Ennahdha supporters celebrated with fireworks, drums and singing after the Tunisian electoral body (ISIE by its French acronym) began to deliver the first provisional results for the electorates inside the country, following Sunday’s vote.
The crowd chanted “The people are Muslim”, “We will not surrender”, and “No to atheism”. They also expressed support for the protesters in Syria, and for the Palestinian people.
In a statement, Ennahdha claimed that it won “over 40 per cent” of seats.
“We stress once again that we wish to cooperate with all parties without any exclusion. We are open to all political parties inside the assembly and outside it, as well as civil society bodies such as the great Tunisian trade union and other unions,” the statement said.
“We are in talks in order to form alliances based on a shared economic, social and political programme.”
The party’s leader and founding member, Rachid Ghannouchi made a brief appearance, looking out at the crowd from the window. He did not speak to the crowd, telling Al Jazeera before he left at 11pm (local time) that he would not give a victory speech until the electoral commission had announced the full results.
“It’s a victory,” he said, before reaffirming his statements made ahead of the election that he would not be seeking to be appointed president in any future government.
Instead, Abdellatif Mekki, who headed the party’s list in the El Kef electoral district, addressed the crowd.
“Ennahdha is aware of its huge responsibility and we’ll stay faithful to you,” Mekki said. “We are responsible for all Tunisians, their liberties, their dignity and their interests.”
Faouzi Kharroubi travelled to the capital from the town of Sousse to be present during what was a historic moment for the once-outlawed party.
“I’m here to join the celebration after our electoral success,” said Kharroubi, who had been twice imprisoned for his affiliation with the movement, in 1987 and again in 1991.
“I can’t find the words to explaining the feeling, after everything we experienced during the former dictatorship. [The regimes led by Habib Bourguiba and Zine Al Abidine Ben Ali] were very hard on us.
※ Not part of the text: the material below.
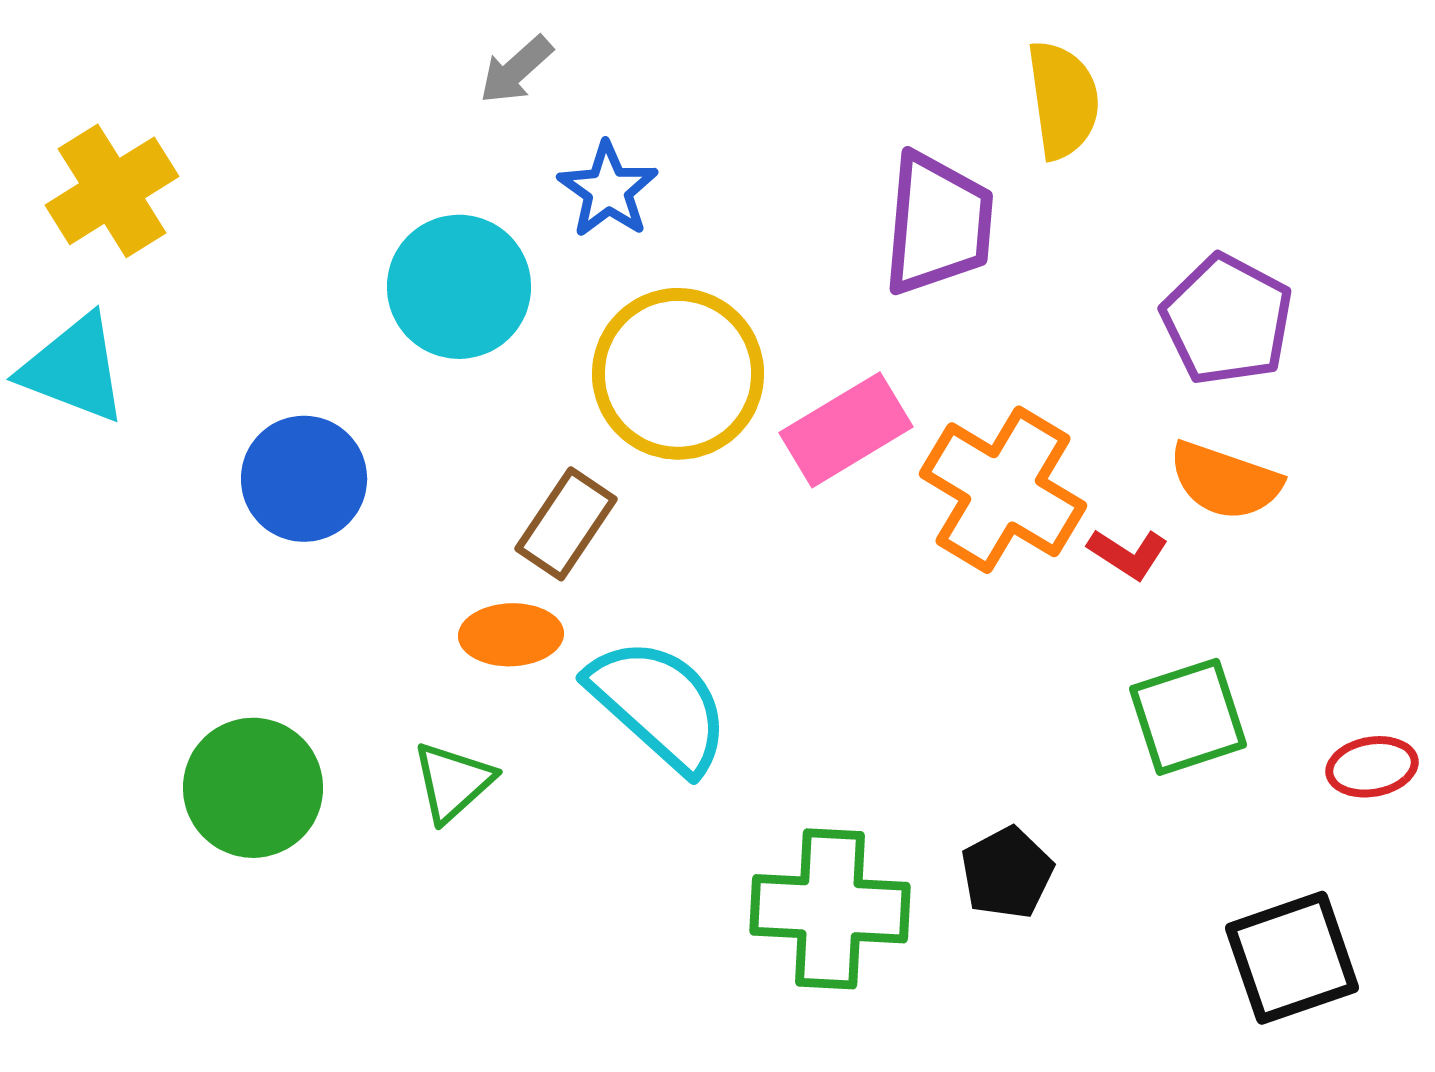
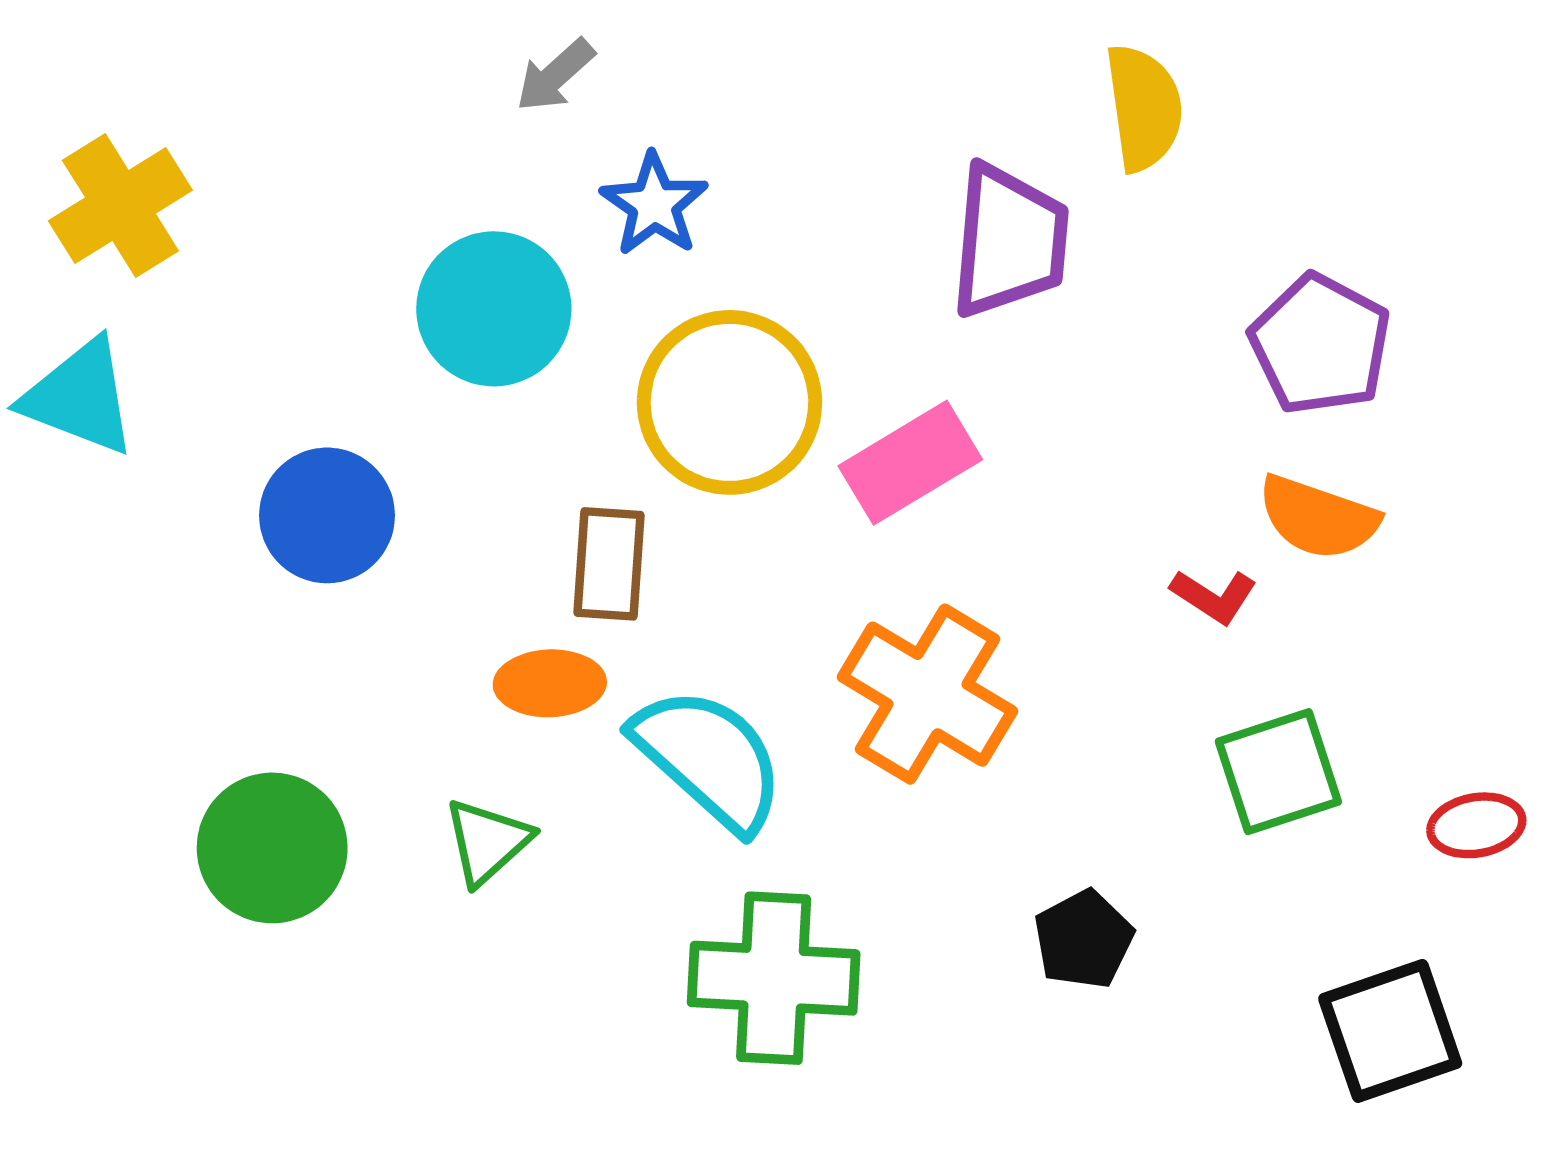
orange cross: (1003, 490) -> (927, 694), moved
brown rectangle: (566, 524) -> (609, 564), turned -30
green cross: (830, 909) -> (774, 978), moved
We’ve waited a long time for this moment.”
Coalition talks underway
Ennahdha appears to have already begun that process of coalition formation, even before full results had been announced by the country’s independent election commission.
In an interview with Al Jazeera on Tuesday, Fouad Baly, a leading member of the centre-left party Ettakatol, confirmed that talks were under way with Ennahda.
“It is clear that the largest parties in the constituent assembly must speak amongst themselves to help take this country forward,” Baly told Al Jazeera.
“Mustapha Ben Jaafar [Ettakatol’s general secretary] is a man of consensus, and wants all the political forces in this country to unite to work together.”
He did not give details of the negotiations that, he said, had begun after election day on Sunday.
Ennahdha had claimed victory in the election at a news conference at its headquarters in Tunis, the Tunisian capital, on Monday.
The leaders of two leftist parties, the Congress Party for the Republic (CPR) and Ettakatol, said they were fighting for second place, while the leader of the centre-left Progressive Democratic Party (PDP) conceded defeat.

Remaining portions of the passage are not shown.